Maria Augusta Ramos, a cineasta que deixou seus estudos de música eletroacústica para se dedicar ao documentário, é entrevistada por Andrea França e José Carlos Avellar. Em uma conversa guiada pela atenção à especificidade dos recursos expressivos acionados pelo seu método de criação a realizadora fala, dentre outros assuntos, da importância de Bresson e Ozu em sua formação (dos quais herdou o rigor na composição dos plano e a economia narrativa), das passagens entre ator e personagem e da cumplicidade que mantém com os sujeitos filmados.

A seção Fora-de-campo, que fecha essa edição, traz um texto de Serge Cardinal, estudioso do som no cinema, traduzido por Cristiane da Silveira Lima. Em “Ouvir o lugar, compreender o espaço, escutar a cena”, o autor descreve como as ocorrências sonoras (tanto na qualidade acústica quanto na identidade da fonte sonora) conduzem à criação do espaço fílmico pelo espectador, que divide sua escuta entre a apreciação da dimensão qualitativa da matéria sonora e atividade cognitiva que lhe permite construir o quadro situacional da narrativa.

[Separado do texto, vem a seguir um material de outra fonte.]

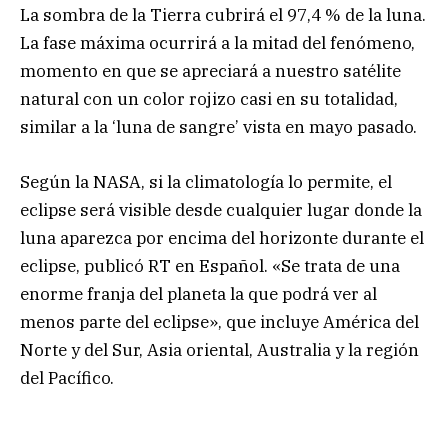
La sombra de la Tierra cubrirá el 97,4 % de la luna.
La fase máxima ocurrirá a la mitad del fenómeno,
momento en que se apreciará a nuestro satélite
natural con un color rojizo casi en su totalidad,
similar a la ‘luna de sangre’ vista en mayo pasado.
Según la NASA, si la climatología lo permite, el
eclipse será visible desde cualquier lugar donde la
luna aparezca por encima del horizonte durante el
eclipse, publicó RT en Español. «Se trata de una
enorme franja del planeta la que podrá ver al
menos parte del eclipse», que incluye América del
Norte y del Sur, Asia oriental, Australia y la región
del Pacífico.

Enfim, sem perder o foco de suas preocupações teóricas e críticas, este número de temática livre permitiu à revista reunir um grupo de artigos que primam pela diversidade de suas abordagens e pela consistência de seus argumentos, o que vem inteiramente ao encontro do modo com que o cinema tanto guarda e reproduz suas formas estabelecidas, quanto as lança em movimentos de deslocamento e mudança.